From: John Dlugosz (JDlugosz@tradestation.com)
Date: Fri Jun 04 2010 - 12:03:06 CDT

  • Next message: Michael Everson: "Re: Emoji (was: Re: Preparing a proposal for encoding a portable interpretable object code into Unicode)"

    > -----Original Message-----
    > From: unicode-bounce@unicode.org [mailto:unicode-bounce@unicode.org] On
    > Behalf Of Doug Ewell
    >
    > That said, if Kannan were to go with the alternative format suggested
    > on
    > this list:
    >
    > 0xxxxxxx
    > 1xxxxxxx 0yyyyyyy
    > 1xxxxxxx 1yyyyyyy 0zzzzzzz
    >
    > then he would at least have this one feature of UTF-8, at no additional
    > cost in bits compared to the format he is using today.
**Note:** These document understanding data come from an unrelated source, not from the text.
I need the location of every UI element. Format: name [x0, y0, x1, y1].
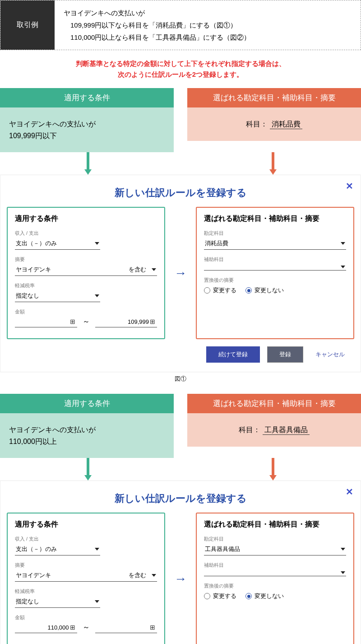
arrow-down-icon: [268, 458, 278, 481]
result-header: 選ばれる勘定科目・補助科目・摘要: [187, 394, 361, 413]
svg-marker-7: [269, 475, 277, 481]
calculator-icon[interactable]: ⊞: [149, 318, 156, 325]
io-select[interactable]: 支出（－）のみ: [15, 543, 100, 555]
chevron-down-icon: [341, 571, 345, 574]
arrow-down-icon: [268, 152, 278, 175]
continue-register-button[interactable]: 続けて登録: [206, 346, 260, 363]
dialog-title: 新しい仕訳ルールを登録する: [7, 180, 354, 207]
figure-caption-1: 図①: [0, 372, 361, 394]
arrows-1: [0, 152, 361, 175]
desc-input[interactable]: ヤヨイデンキを含む: [15, 264, 157, 276]
result-header: 選ばれる勘定科目・補助科目・摘要: [187, 88, 361, 107]
chevron-down-icon: [95, 294, 99, 297]
condition-panel: 適用する条件 収入 / 支出 支出（－）のみ 摘要 ヤヨイデンキを含む 軽減税率…: [7, 207, 165, 339]
register-button[interactable]: 登録: [267, 346, 303, 363]
example-box: 取引例 ヤヨイデンキへの支払いが 109,999円以下なら科目を「消耗品費」にす…: [0, 0, 361, 50]
radio-change[interactable]: 変更する: [204, 592, 236, 600]
sub-select[interactable]: [204, 569, 346, 576]
svg-marker-5: [84, 475, 92, 481]
condition-header: 適用する条件: [0, 88, 174, 107]
chevron-down-icon: [95, 600, 99, 603]
radio-nochange[interactable]: 変更しない: [245, 286, 284, 294]
result-panel: 選ばれる勘定科目・補助科目・摘要 勘定科目 工具器具備品 補助科目 置換後の摘要…: [196, 513, 354, 644]
dialog-1: ✕ 新しい仕訳ルールを登録する 適用する条件 収入 / 支出 支出（－）のみ 摘…: [0, 175, 361, 372]
arrow-right-icon: →: [171, 513, 190, 644]
summary-row-2: 適用する条件 ヤヨイデンキへの支払いが 110,000円以上 選ばれる勘定科目・…: [0, 394, 361, 458]
account-select[interactable]: 工具器具備品: [204, 543, 346, 555]
amount-to-input[interactable]: 109,999⊞: [95, 316, 157, 327]
tax-select[interactable]: 指定なし: [15, 596, 100, 608]
radio-nochange[interactable]: 変更しない: [245, 592, 284, 600]
arrow-down-icon: [83, 152, 93, 175]
io-select[interactable]: 支出（－）のみ: [15, 238, 100, 250]
radio-change[interactable]: 変更する: [204, 286, 236, 294]
condition-header: 適用する条件: [0, 394, 174, 413]
account-select[interactable]: 消耗品費: [204, 238, 346, 250]
dialog-title: 新しい仕訳ルールを登録する: [7, 485, 354, 513]
amount-from-input[interactable]: 110,000⊞: [15, 622, 77, 633]
result-body: 科目： 消耗品費: [187, 107, 361, 141]
chevron-down-icon: [152, 574, 156, 577]
chevron-down-icon: [341, 266, 345, 268]
calculator-icon[interactable]: ⊞: [69, 318, 76, 325]
condition-panel: 適用する条件 収入 / 支出 支出（－）のみ 摘要 ヤヨイデンキを含む 軽減税率…: [7, 513, 165, 644]
chevron-down-icon: [152, 268, 156, 271]
condition-body: ヤヨイデンキへの支払いが 110,000円以上: [0, 413, 174, 458]
amount-to-input[interactable]: ⊞: [95, 622, 157, 633]
summary-row-1: 適用する条件 ヤヨイデンキへの支払いが 109,999円以下 選ばれる勘定科目・…: [0, 88, 361, 152]
desc-input[interactable]: ヤヨイデンキを含む: [15, 569, 157, 582]
calculator-icon[interactable]: ⊞: [69, 624, 76, 631]
chevron-down-icon: [341, 242, 345, 245]
dialog-2: ✕ 新しい仕訳ルールを登録する 適用する条件 収入 / 支出 支出（－）のみ 摘…: [0, 481, 361, 644]
sub-select[interactable]: [204, 264, 346, 271]
condition-body: ヤヨイデンキへの支払いが 109,999円以下: [0, 107, 174, 152]
tax-select[interactable]: 指定なし: [15, 290, 100, 302]
example-label: 取引例: [0, 0, 55, 50]
result-body: 科目： 工具器具備品: [187, 413, 361, 447]
example-text: ヤヨイデンキへの支払いが 109,999円以下なら科目を「消耗品費」にする（図①…: [55, 0, 361, 50]
chevron-down-icon: [95, 548, 99, 551]
arrows-2: [0, 458, 361, 481]
calculator-icon[interactable]: ⊞: [149, 624, 156, 631]
close-icon[interactable]: ✕: [346, 486, 353, 497]
result-panel: 選ばれる勘定科目・補助科目・摘要 勘定科目 消耗品費 補助科目 置換後の摘要 変…: [196, 207, 354, 339]
svg-marker-3: [269, 169, 277, 175]
close-icon[interactable]: ✕: [346, 181, 353, 191]
cancel-button[interactable]: キャンセル: [310, 346, 350, 363]
warning-text: 判断基準となる特定の金額に対して上下をそれぞれ指定する場合は、 次のように仕訳ル…: [0, 50, 361, 88]
chevron-down-icon: [95, 242, 99, 245]
amount-from-input[interactable]: ⊞: [15, 316, 77, 327]
chevron-down-icon: [341, 548, 345, 551]
arrow-right-icon: →: [171, 207, 190, 339]
svg-marker-1: [84, 169, 92, 175]
arrow-down-icon: [83, 458, 93, 481]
    Yes, the cost in bits is the same. Fast gulping of stream input is one difference, but having the encoded form contain, literally, the unencoded form makes it particularly simple. Just read the bytes into a variable and mask off the high bits. With the distributed bit, it has to be masked and shifted and OR'ed in 7 bits at a time. For the general form using very large words (e.g. cryptographic keys), the encoded form is just a prefix followed by the _same_ bytes that you want stored in the memory block, whose length you know.

    >
    > Of course, he will not have other UTF-8-like features, such as
    > avoidance
    > of ASCII values in the final trail byte, and "fast forward parsing" by
    > looking at the first byte. He may not care. One thing I've noted
    > about
    > descriptions of UTF-8, in the context of alternative formats for
    > private
    > protocols, is that they always assume these features are important to
    > everyone, when they may not be.

    For sure. A compressed stream will not be random-access and will include other mechanisms such as checksums. A storage format can be very different from the manipulation format.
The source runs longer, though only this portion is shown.